Assignment
The answer must be one number: how many lines in the records below contain the string "Edad".

Listed records
>>
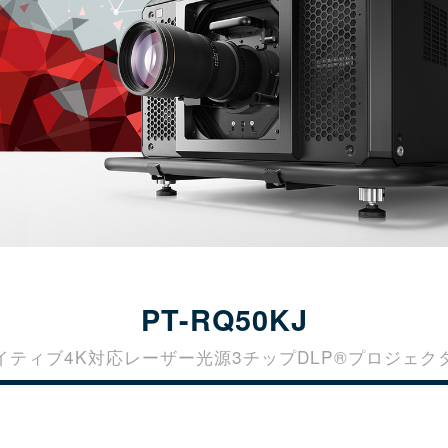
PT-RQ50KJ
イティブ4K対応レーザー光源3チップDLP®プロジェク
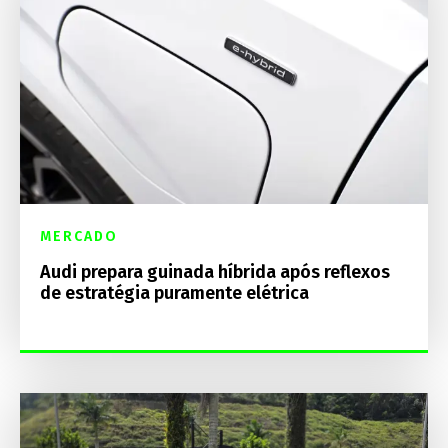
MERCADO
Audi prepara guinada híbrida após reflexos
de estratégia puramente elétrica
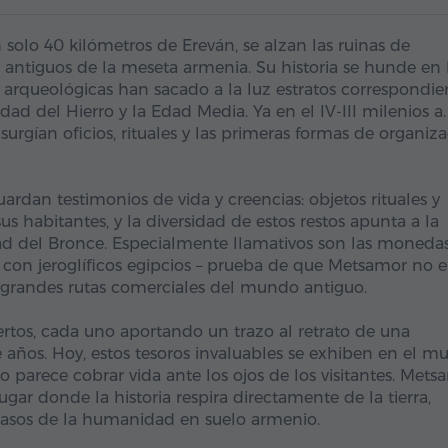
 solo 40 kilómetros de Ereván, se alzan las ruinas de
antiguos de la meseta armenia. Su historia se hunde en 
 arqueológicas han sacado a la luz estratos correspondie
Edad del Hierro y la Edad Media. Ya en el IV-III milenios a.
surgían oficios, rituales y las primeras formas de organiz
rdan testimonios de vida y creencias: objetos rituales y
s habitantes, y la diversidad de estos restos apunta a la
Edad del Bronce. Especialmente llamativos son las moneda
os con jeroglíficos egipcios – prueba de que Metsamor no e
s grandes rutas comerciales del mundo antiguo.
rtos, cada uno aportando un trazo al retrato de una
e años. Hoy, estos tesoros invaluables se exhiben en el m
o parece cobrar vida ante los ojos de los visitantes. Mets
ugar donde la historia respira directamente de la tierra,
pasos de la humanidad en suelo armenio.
<<
>>
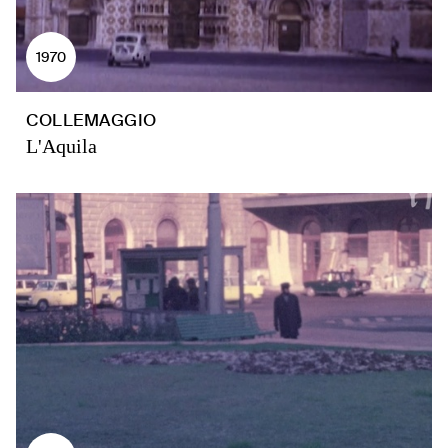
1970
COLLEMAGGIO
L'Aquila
<<
Solution to this exercise
2